DCT based Fusion of Variable Exposure Images for HDRI
Vivek Ramakarishnan, Dnyaneshwar Jageshwar Pete

TL;DR
This paper introduces a DCT-based method for fusing multiple exposure images to create high dynamic range images, emphasizing transform domain averaging to improve image quality in computational photography.
Contribution
It presents a novel DCT-based fusion technique that avoids pyramidal processing and uses transform domain averaging to effectively combine exposure images.
Findings
DCT coefficients correlate with well-exposedness, contrast, and saturation.
The method achieves effective image fusion without pyramidal processing.

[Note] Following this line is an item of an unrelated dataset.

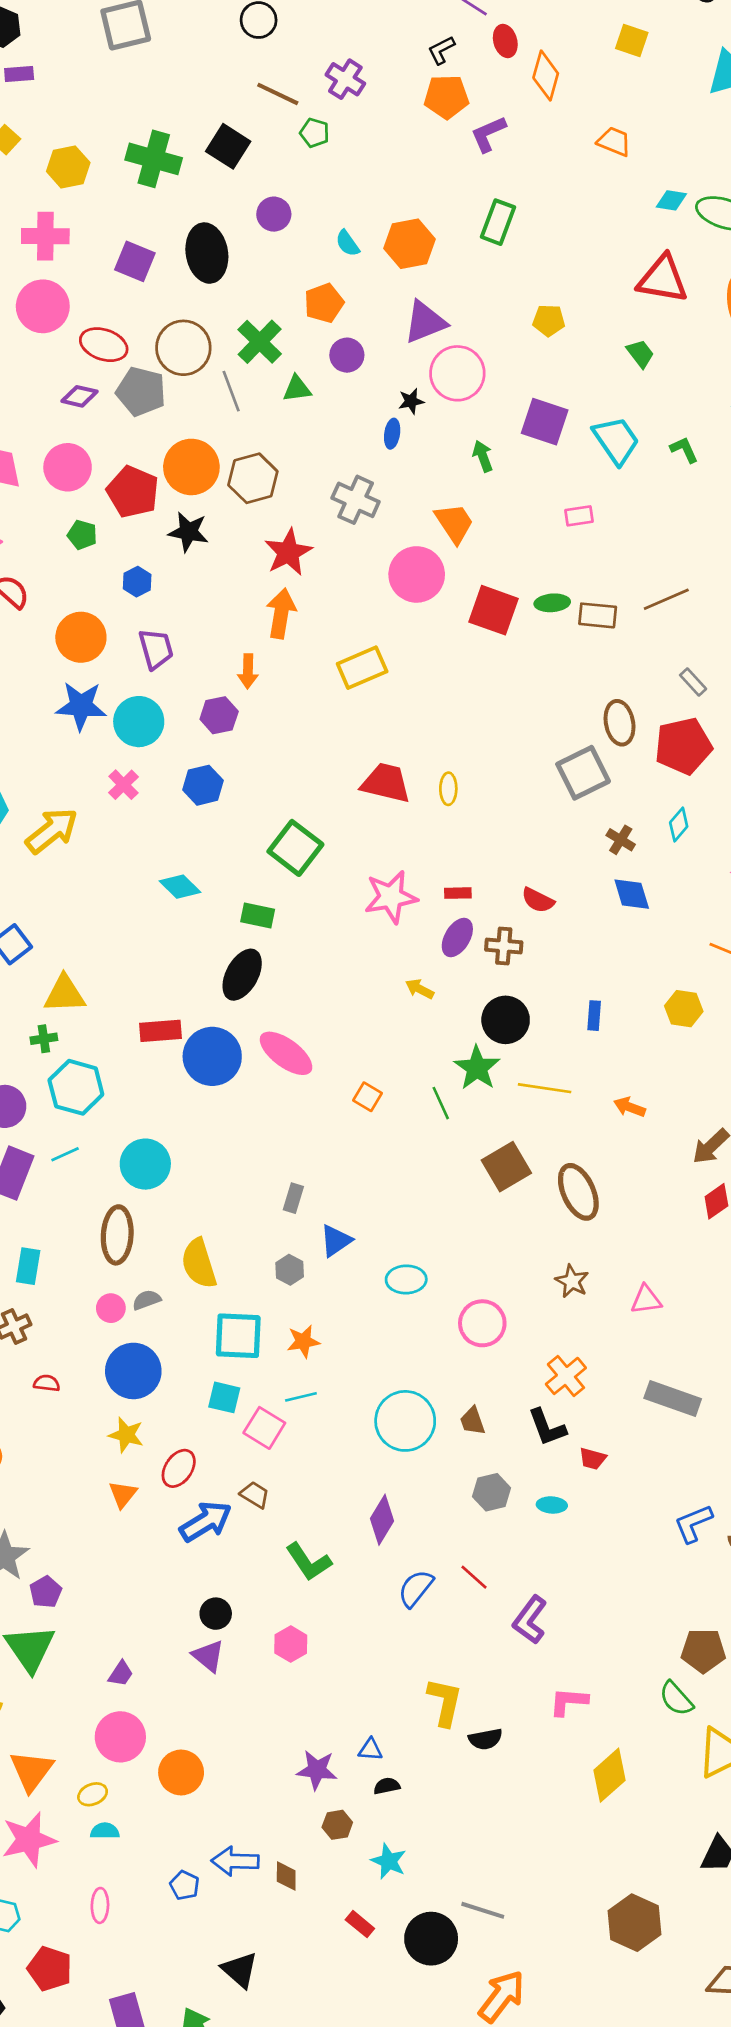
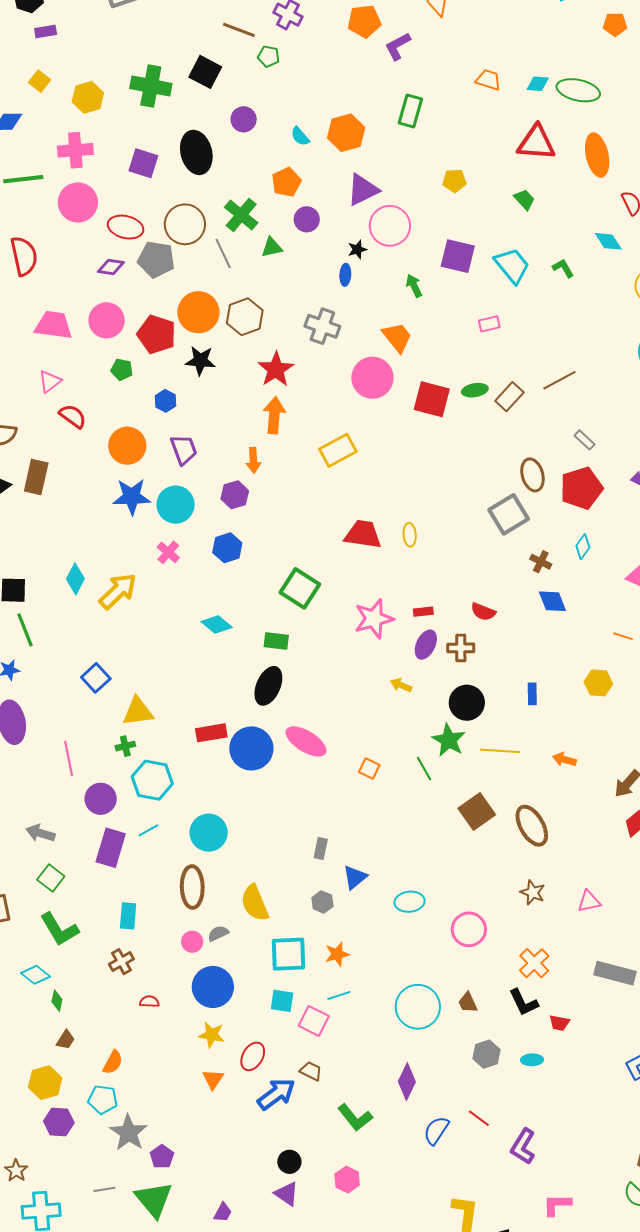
orange trapezoid: (614, 142) -> (488, 80), moved
brown rectangle: (598, 615) -> (509, 397), turned -48

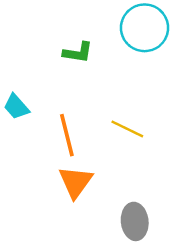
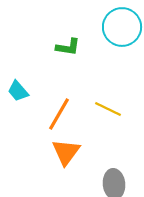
orange line: (67, 135) -> (59, 114), turned 44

Transform domain averaging simplifies the fusion process.
Abstract
Combining images with different exposure settings are of prime importance in the field of computational photography. Both transform domain approach and filtering based approaches are possible for fusing multiple exposure images, to obtain the well-exposed image. We propose a Discrete Cosine Transform (DCT-based) approach for fusing multiple exposure images. The input image stack is processed in the transform domain by an averaging operation and the inverse transform is performed on the averaged image obtained to generate the fusion of multiple exposure image. The experimental observation leads us to the conjecture that the obtained DCT coefficients are indicators of parameters to measure well-exposedness, contrast and saturation as specified in the traditional exposure fusion based approach and the averaging performed indicates equal weights assigned to the DCT coefficients in this…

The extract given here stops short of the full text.